No streets have been blocked for now in Tbilisi by demonstrators.Photo: IPN. 

Agenda.ge, 05 Feb 2020 - 12:14, Tbilisi,Georgia

The opposition and civic activists have resumed protests at Georgian parliament earlier today, creating a ‘corridor of shame’ for ruling party MPs and demanding an early transition to a proportional electoral system in time for the parliamentary elections scheduled for later this year.

The opposition originally announced the renewal of protests on February 4 for the opening of the spring session in parliament. However, they postponed the rally due to a tragedy in western Georgia on February 3, when six individuals, including four minors, died in a fire. 

Leader of the European Georgia opposition party Gigi Ugulava stated earlier today that the opposition and civic activists will hold rallies everyday to ‘create maximum discomfort’ for the ruling party, to ‘make them keep their promise’ of transitioning to a fully proportional election system from 2020 instead of the scheduled 2024. 

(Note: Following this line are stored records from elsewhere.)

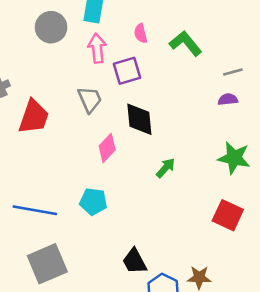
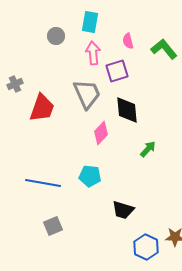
gray circle: (51, 27) -> (56, 36), size x0.7
gray trapezoid: (90, 99) -> (87, 94), size x1.4
black trapezoid: (134, 261) -> (123, 210), moved, turned -45
gray square: (47, 264) -> (53, 226), size x0.6

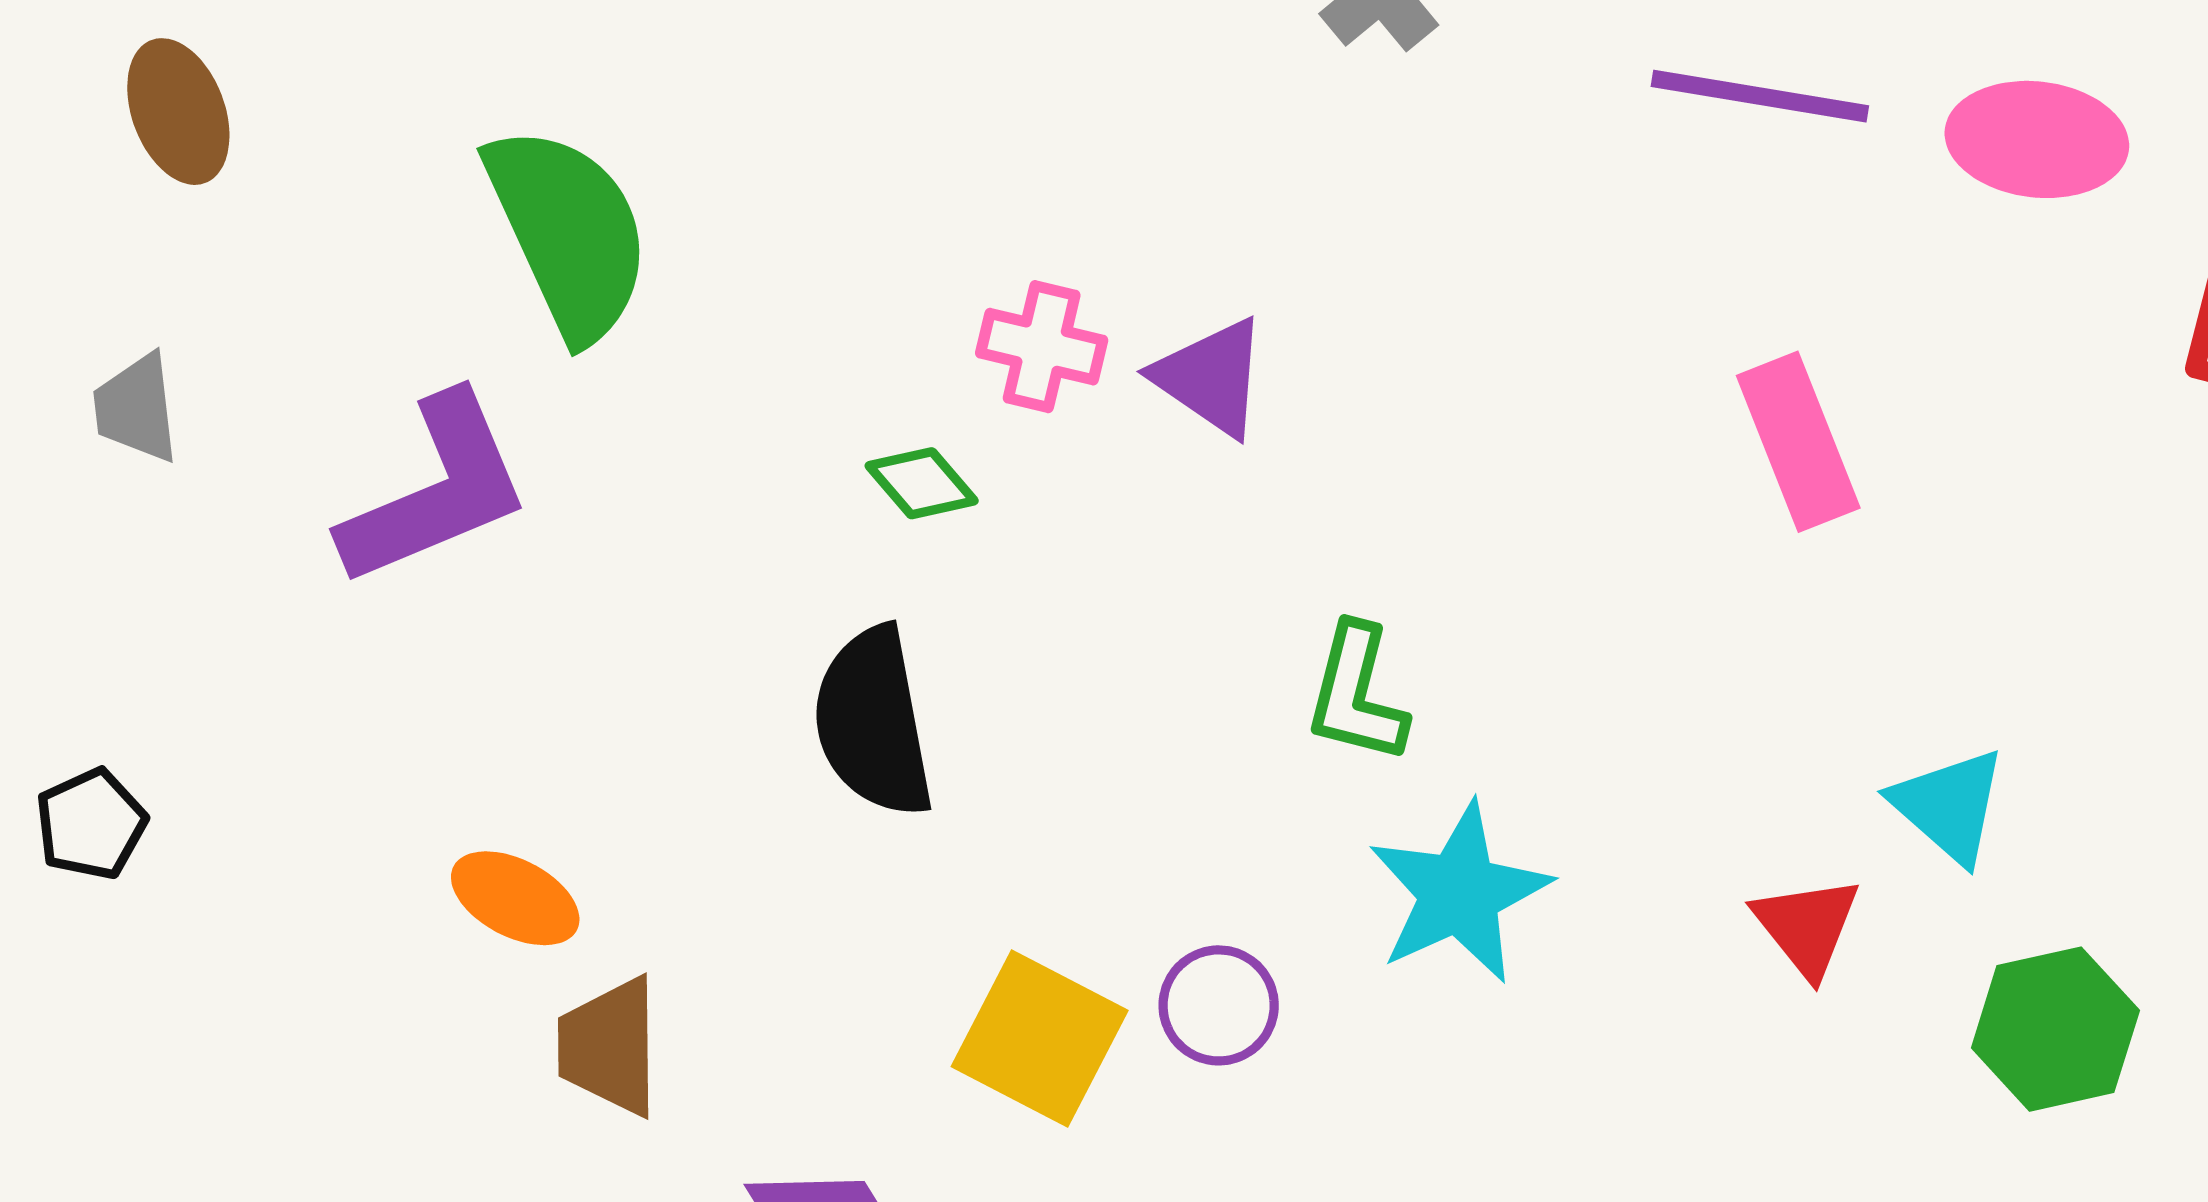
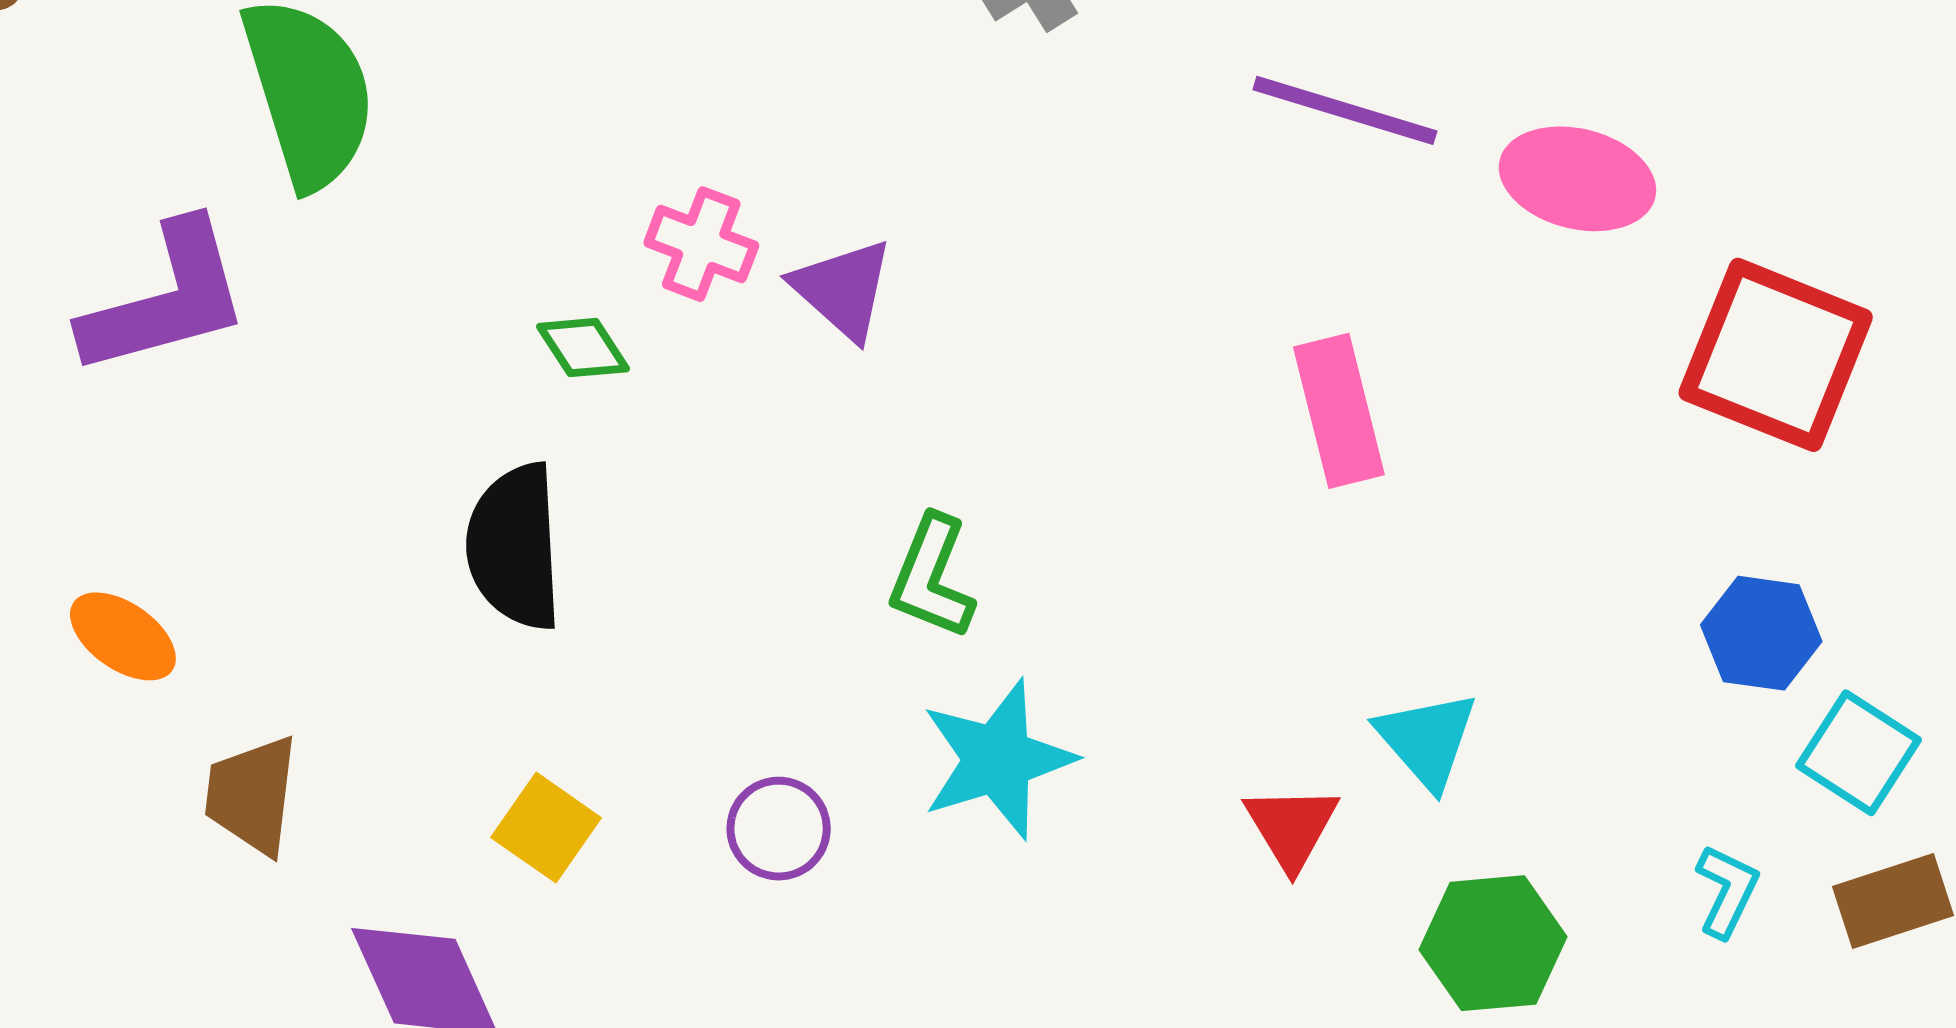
orange ellipse: (515, 898) -> (123, 636), moved
yellow square: (1040, 1039) -> (546, 828), moved, size x0.7

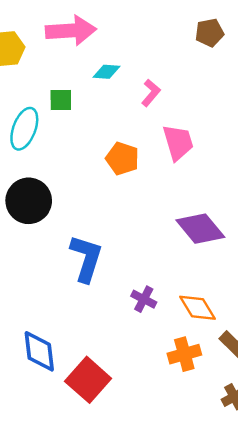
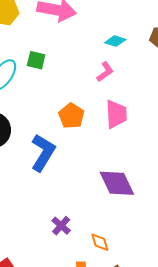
cyan diamond: (106, 72) -> (115, 41), moved
blue L-shape: (86, 258) -> (43, 153), moved
orange diamond: (197, 308) -> (100, 242), size x0.7

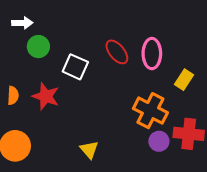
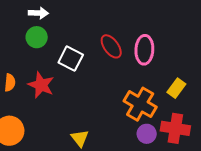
white arrow: (22, 23) -> (38, 13), moved
yellow rectangle: (184, 80) -> (176, 88), moved

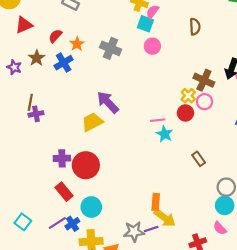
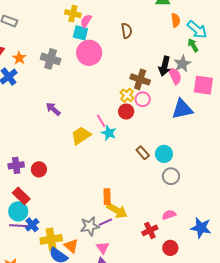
pink circle: (152, 46) -> (89, 53), size x1.6
purple arrow: (108, 102) -> (53, 109), size x0.7
pink line: (158, 120) -> (101, 121), turned 72
yellow trapezoid: (92, 122) -> (81, 136), moved
red circle: (86, 165) -> (39, 169), size x0.6
cyan circle: (225, 205) -> (164, 154), moved
cyan circle: (91, 207) -> (18, 211), moved
purple line: (57, 223) -> (18, 226), turned 42
pink semicircle: (220, 228) -> (169, 215), turned 120

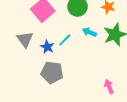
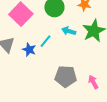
gray pentagon: (52, 72) -> (66, 76), moved

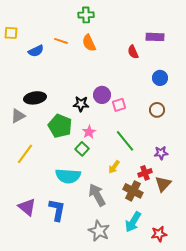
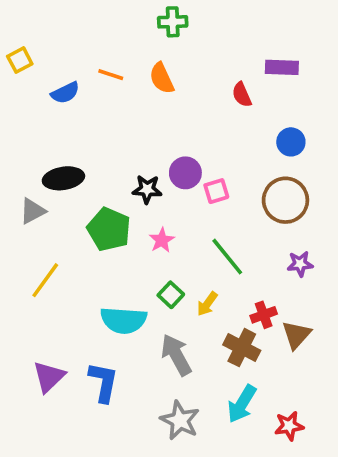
green cross: (86, 15) -> (173, 22), moved
yellow square: (11, 33) -> (20, 60), turned -32
brown circle: (157, 110) -> (285, 200), size x1.6
green square: (82, 149) -> (171, 295), moved
purple star: (161, 153) -> (300, 264), moved
purple triangle: (27, 207) -> (49, 377), turned 36

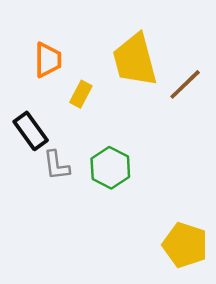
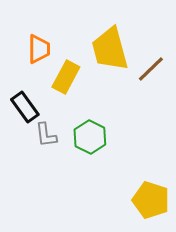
yellow rectangle: (81, 94) -> (66, 77), size x1.5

The opposition has vowed to create discomfort for the ruling Georgian Dream party. Photo: Nino Alavidze/Agenda.ge. 

Why did the protests begin?

Protests were sparked in Tbilisi in November 2019 after parliament rejected the ruling party proposed election bill on an early transition to a fully proportional electoral system starting from 2020 instead of speculated 2024.

The early transition was the promise given by the ruling party to the demonstrators in Tbilisi in June 2019, during the rallies which were triggered by the presence of Russian MPs in the Georgian parliament.

The opposition accuses the ruling party of deliberately rejecting the bill and is demanding the 2020 elections to be held per the “adapted German model,” which distributes seats in parliament based on votes received in proportional voting. 

Ruling party officials have dismissed the accusations, stating that they were unable to convince the party’s majoritarian MPs to vote for the bill.

Parliamentary elections are scheduled in Georgia this year. Photo: Nino Alavidze/Agenda.ge. 

In December 2019 the ruling party offered a 100/50 model to the opposition for 2020 elections, which distributes 100 seats proportionally and 50 seats based on majoritarian race in the 150-member parliament.

The opposition says that the model is ‘unacceptable.’

The ruling party and the opposition have already held four meetings mediated by diplomatic corps to reach a consensus for the upcoming elections.

The date of the fifth meeting has not yet been announced.

  • Currently Georgia has a mixed electoral system, with 73 MPs elected in single-mandate constituencies [majoritarian elections] and remaining 77 based on proportional, party-list system.
  • The ruling party says that if no agreement is reached with the opposition on 2020 elections, the elections will be held per the current, mixed system, while the country will move to a fully-proportional electoral model starting from 2024, as the current Constitution reads.